Internet search engine giant Google on Tuesday announced the expansion of its translation services to include five more Indian languages — Bengali, Gujarati, Kannada, Tamil and Telugu — thus increasing its reach to a potential half a million population.
“Beginning today, you can explore the linguistic diversity of the Indian sub—continent with Google translate, which now supports five new experimental alpha languages: Bengali, Gujarati, Kannada, Tamil and Telugu,” said Ashish Venugopal, research scientist at Google.
“In India and Bangladesh alone, more than 500 million people speak these five languages. Since 2009, we’ve launched a total of 11 alpha languages, bringing the current number of languages supported by Google Translate to 63,” he wrote in a Google Blog.
Mr. Venugopal said one can expect translations for these new alpha languages to be less fluent and include many more untranslated words than some of the more mature languages —— like Spanish or Chinese —— which have much more of the web content that powers its statistical machine translation approach.

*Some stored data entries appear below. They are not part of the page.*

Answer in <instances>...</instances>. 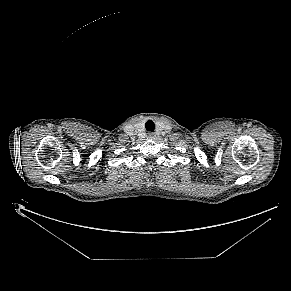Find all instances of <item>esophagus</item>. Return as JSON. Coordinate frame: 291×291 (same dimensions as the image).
<instances>
[{
  "label": "esophagus",
  "instance_id": "1",
  "mask_svg": "<svg viewBox=\"0 0 291 291\" xmlns=\"http://www.w3.org/2000/svg\"><path fill=\"white\" fill-rule=\"evenodd\" d=\"M148 138L151 140L155 139V134L152 132L148 133Z\"/></svg>",
  "mask_w": 291,
  "mask_h": 291
}]
</instances>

“Despite these challenges, we release alpha languages when we believe that they help people better access the multilingual web. If you notice incorrect or missing translations for any of our languages, please correct us; we enjoy learning from our mistakes and your feedback helps us graduate new languages from alpha status,” the Google research scientist said.
“Since these languages each have their own unique scripts, we have enabled a transliterated input method for those of you without Indian language keyboards,” he said and hoped that the launch of these new alpha languages will help one better understand the Indic (Indo—Aryan languages) web and encourage the publication of new content in Indic languages, taking Google five alpha steps closer to a web without language barriers.